Records shown: Begin
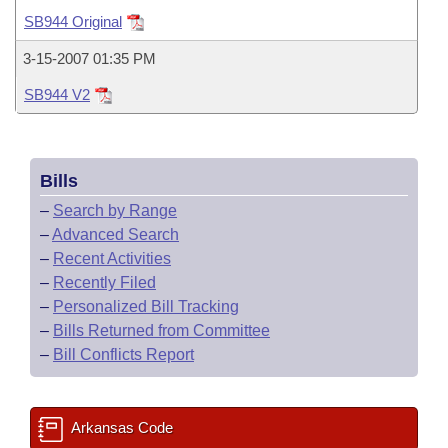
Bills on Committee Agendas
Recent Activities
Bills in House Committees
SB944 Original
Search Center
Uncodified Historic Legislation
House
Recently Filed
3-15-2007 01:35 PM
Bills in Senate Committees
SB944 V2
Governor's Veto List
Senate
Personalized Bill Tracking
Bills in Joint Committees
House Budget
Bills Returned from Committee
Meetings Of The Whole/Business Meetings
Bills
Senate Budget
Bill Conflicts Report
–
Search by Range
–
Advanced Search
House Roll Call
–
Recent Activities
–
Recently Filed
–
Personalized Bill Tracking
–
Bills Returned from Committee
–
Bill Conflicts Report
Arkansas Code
Records shown: End
Records shown: Begin
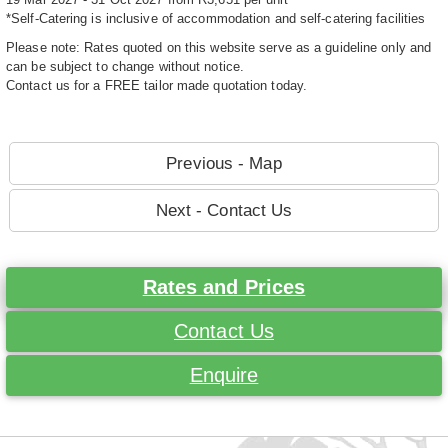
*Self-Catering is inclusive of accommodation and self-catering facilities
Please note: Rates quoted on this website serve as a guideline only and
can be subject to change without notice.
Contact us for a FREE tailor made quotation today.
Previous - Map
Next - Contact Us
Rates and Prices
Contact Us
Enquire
Records shown: End
* _What the exercise asks_: Which lines above hold the string "Bills"? Copy each of them.

* _Result_:
Bills on Committee Agendas
Bills in House Committees
Bills in Senate Committees
Bills in Joint Committees
Bills Returned from Committee
Bills
Bills Returned from Committee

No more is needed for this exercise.